**Exercise requirements:**
What number of lines in the data below contain the string "Valinhense"? Answer with that number alone.

Extracted records
※ ※ ※

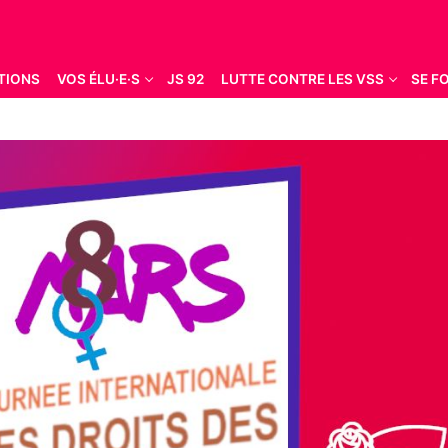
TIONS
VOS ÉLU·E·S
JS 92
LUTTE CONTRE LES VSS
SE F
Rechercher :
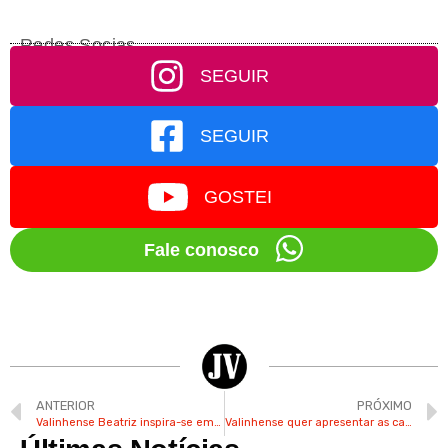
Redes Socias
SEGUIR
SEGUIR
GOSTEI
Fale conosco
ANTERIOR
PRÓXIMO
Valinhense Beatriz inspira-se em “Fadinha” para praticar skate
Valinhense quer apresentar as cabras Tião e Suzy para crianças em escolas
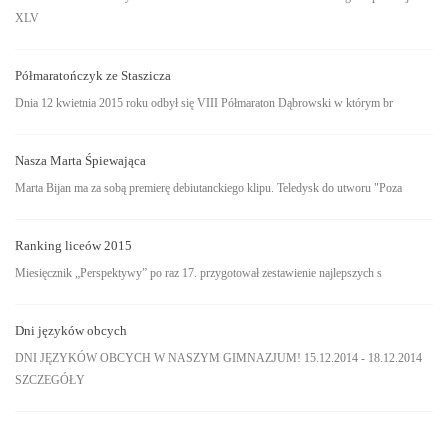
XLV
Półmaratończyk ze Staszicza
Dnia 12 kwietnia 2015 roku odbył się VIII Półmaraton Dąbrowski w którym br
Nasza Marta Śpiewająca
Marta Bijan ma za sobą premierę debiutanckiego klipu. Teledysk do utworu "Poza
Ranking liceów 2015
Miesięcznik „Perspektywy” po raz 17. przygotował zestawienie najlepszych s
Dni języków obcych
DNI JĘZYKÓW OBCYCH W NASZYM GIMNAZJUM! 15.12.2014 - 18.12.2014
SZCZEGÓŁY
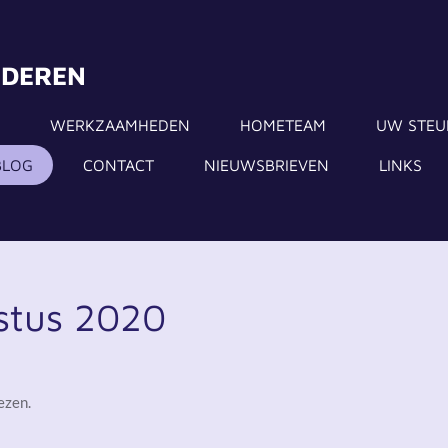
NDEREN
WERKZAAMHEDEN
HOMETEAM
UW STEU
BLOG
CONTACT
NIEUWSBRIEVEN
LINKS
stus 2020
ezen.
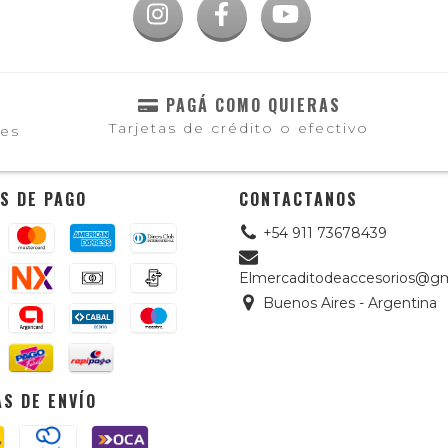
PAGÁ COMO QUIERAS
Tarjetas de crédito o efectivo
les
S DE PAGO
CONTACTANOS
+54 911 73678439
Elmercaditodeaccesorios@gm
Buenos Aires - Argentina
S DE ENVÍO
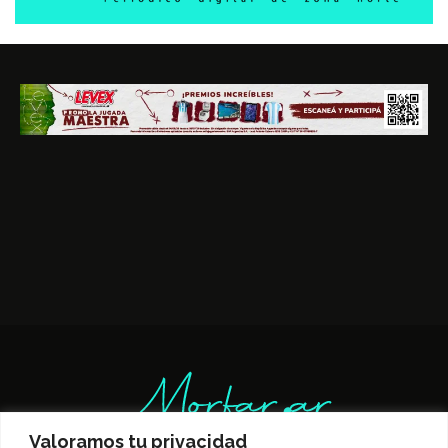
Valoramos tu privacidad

※ ※ ※

**Task solution:**
2